■ PROBLEM DESCRIPTION:
Read through the material below and find each line that has the word "Signal"; copy it.

■ RECORDED INFORMATION:
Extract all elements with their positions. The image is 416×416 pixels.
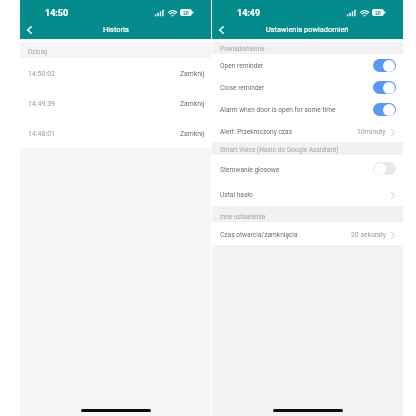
button[interactable]: 14:48:01 xyxy=(20,118,211,148)
staticText: 10minuty xyxy=(357,128,386,136)
staticText: 14:49 xyxy=(237,8,261,19)
button[interactable]: Ustal hasło xyxy=(212,182,403,206)
button[interactable]: Switch on xyxy=(373,81,396,94)
button[interactable]: Alert: Przekroczony czas xyxy=(212,120,403,142)
staticText: 14:50 xyxy=(45,8,69,19)
staticText: Alarm when door is open for some time xyxy=(220,106,336,114)
button[interactable]: Switch on xyxy=(373,103,396,116)
staticText: 20 xyxy=(183,10,189,16)
staticText: Smart Voice (Hasło do Google Assistant) xyxy=(220,146,339,154)
staticText: Alert: Przekroczony czas xyxy=(220,128,293,136)
staticText: Sterowanie głosowe xyxy=(220,166,280,174)
button[interactable]: Alarm when door is open for some time xyxy=(212,98,403,120)
staticText: 14:48:01 xyxy=(28,130,55,138)
button[interactable]: Back xyxy=(22,21,37,39)
button[interactable]: Switch off xyxy=(373,162,396,175)
staticText: Dzisiaj xyxy=(28,48,48,56)
staticText: Zamknij xyxy=(180,70,205,78)
staticText: Powiadomienia xyxy=(220,45,265,53)
staticText: 20 xyxy=(375,10,381,16)
staticText: Historia xyxy=(103,25,129,34)
staticText: Ustawienia powiadomień xyxy=(266,25,349,34)
staticText: Ustal hasło xyxy=(220,191,253,199)
button[interactable]: 14:50:02 xyxy=(20,58,211,88)
button[interactable]: Sterowanie głosowe xyxy=(212,155,403,182)
staticText: Czas otwarcia/zamknięcia xyxy=(220,231,298,239)
staticText: 20 sekundy xyxy=(351,231,386,239)
button[interactable]: Close reminder xyxy=(212,76,403,98)
button[interactable]: Back xyxy=(214,21,229,39)
staticText: 14:50:02 xyxy=(28,70,55,78)
button[interactable]: Open reminder xyxy=(212,54,403,76)
staticText: Open reminder xyxy=(220,62,264,70)
staticText: Zamknij xyxy=(180,130,205,138)
button[interactable]: Czas otwarcia/zamknięcia xyxy=(212,222,403,245)
staticText: Zamknij xyxy=(180,100,205,108)
button[interactable]: Switch on xyxy=(373,59,396,72)
staticText: Inne ustawienia xyxy=(220,213,266,221)
button[interactable]: 14:49:39 xyxy=(20,88,211,118)
staticText: Close reminder xyxy=(220,84,265,92)
staticText: 14:49:39 xyxy=(28,100,55,108)
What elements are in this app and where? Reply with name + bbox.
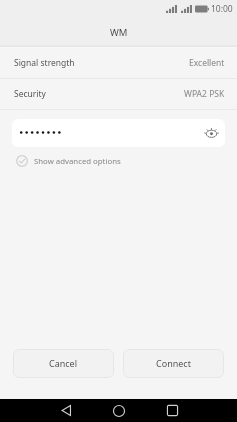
button[interactable]: Show advanced options	[0, 151, 237, 171]
staticText: WPA2 PSK	[184, 88, 225, 100]
button[interactable]: Home	[99, 399, 139, 422]
staticText: Excellent	[189, 57, 225, 69]
button[interactable]: Connect	[123, 349, 224, 378]
button[interactable]: Security	[14, 79, 225, 109]
button[interactable]: Cancel	[13, 349, 114, 378]
button[interactable]: Show password	[197, 119, 225, 147]
staticText: 10:00	[211, 3, 233, 15]
staticText: WM	[110, 26, 128, 39]
staticText: Cancel	[49, 357, 78, 369]
button[interactable]: Back	[46, 399, 86, 422]
staticText: Connect	[156, 357, 191, 369]
staticText: Show advanced options	[34, 156, 121, 167]
staticText: Signal strength	[14, 57, 75, 69]
staticText: Security	[14, 88, 46, 100]
button[interactable]: Show password	[12, 119, 225, 147]
button[interactable]: Recent apps	[152, 399, 192, 422]
button[interactable]: Signal strength	[14, 48, 225, 78]
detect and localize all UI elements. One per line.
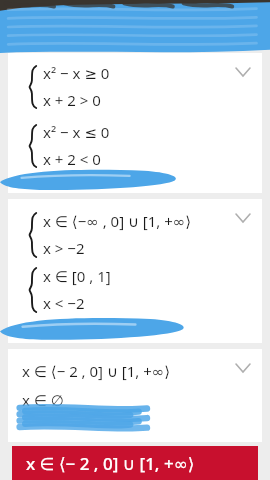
staticText: x ∈ ⟨− 2 , 0] ∪ [1, +∞⟩ — [26, 452, 195, 475]
staticText: x² − x ≤ 0 — [43, 122, 110, 142]
staticText: x² − x ≥ 0 — [43, 63, 110, 83]
staticText: x < −2 — [43, 293, 85, 313]
button[interactable]: Collapse step — [230, 205, 256, 231]
button[interactable]: Collapse step — [230, 59, 256, 85]
button[interactable]: x² − x ≥ 0 — [8, 53, 262, 193]
staticText: x ∈ ∅ — [22, 390, 64, 410]
staticText: x + 2 > 0 — [43, 90, 101, 110]
button[interactable]: x ∈ ⟨− 2 , 0] ∪ [1, +∞⟩ — [8, 349, 262, 442]
staticText: x ∈ ⟨− 2 , 0] ∪ [1, +∞⟩ — [22, 361, 171, 381]
staticText: x > −2 — [43, 238, 85, 258]
button[interactable]: x ∈ ⟨− 2 , 0] ∪ [1, +∞⟩ — [12, 446, 258, 480]
button[interactable]: x ∈ ⟨−∞ , 0] ∪ [1, +∞⟩ — [8, 199, 262, 343]
button[interactable]: Collapse step — [230, 355, 256, 381]
staticText: x ∈ ⟨−∞ , 0] ∪ [1, +∞⟩ — [43, 211, 192, 231]
staticText: x + 2 < 0 — [43, 149, 101, 169]
staticText: x ∈ [0 , 1] — [43, 266, 111, 286]
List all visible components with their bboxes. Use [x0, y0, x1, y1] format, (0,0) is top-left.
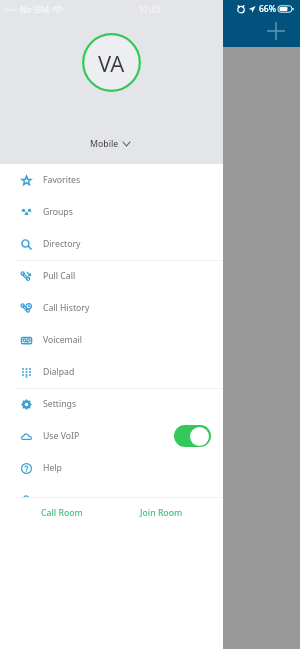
button[interactable]: Mobile: [84, 135, 136, 153]
button[interactable]: Voicemail: [0, 324, 223, 356]
button[interactable]: Directory: [0, 228, 223, 260]
button[interactable]: Favorites: [0, 164, 223, 196]
button[interactable]: Use VoIP toggle: [174, 425, 211, 447]
staticText: Favorites: [43, 174, 81, 186]
button[interactable]: Use VoIP: [0, 420, 223, 452]
staticText: Call Room: [41, 507, 83, 519]
staticText: VA: [98, 48, 125, 78]
button[interactable]: Call Room: [12, 498, 111, 527]
button[interactable]: Call History: [0, 292, 223, 324]
staticText: Join Room: [140, 507, 183, 519]
staticText: Dialpad: [43, 366, 75, 378]
button[interactable]: Add: [267, 22, 285, 40]
staticText: 66%: [259, 3, 276, 15]
staticText: Pull Call: [43, 270, 76, 282]
button[interactable]: Join Room: [111, 498, 211, 527]
button[interactable]: Groups: [0, 196, 223, 228]
button[interactable]: Dialpad: [0, 356, 223, 388]
button[interactable]: Settings: [0, 388, 223, 420]
staticText: Help: [43, 462, 62, 474]
staticText: Call History: [43, 302, 90, 314]
staticText: No SIM: [20, 4, 50, 16]
staticText: Mobile: [90, 138, 119, 150]
button[interactable]: Help: [0, 452, 223, 484]
button[interactable]: Profile VA: [82, 33, 141, 92]
staticText: Directory: [43, 238, 81, 250]
staticText: Voicemail: [43, 334, 83, 346]
staticText: Settings: [43, 398, 77, 410]
staticText: 17:42: [139, 4, 161, 16]
staticText: Use VoIP: [43, 430, 80, 442]
button[interactable]: Pull Call: [0, 260, 223, 292]
staticText: Groups: [43, 206, 73, 218]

■ OUTPUT BELOW:
staticText: Signal strength	[14, 57, 75, 69]
button[interactable]: Signal strength	[14, 48, 225, 78]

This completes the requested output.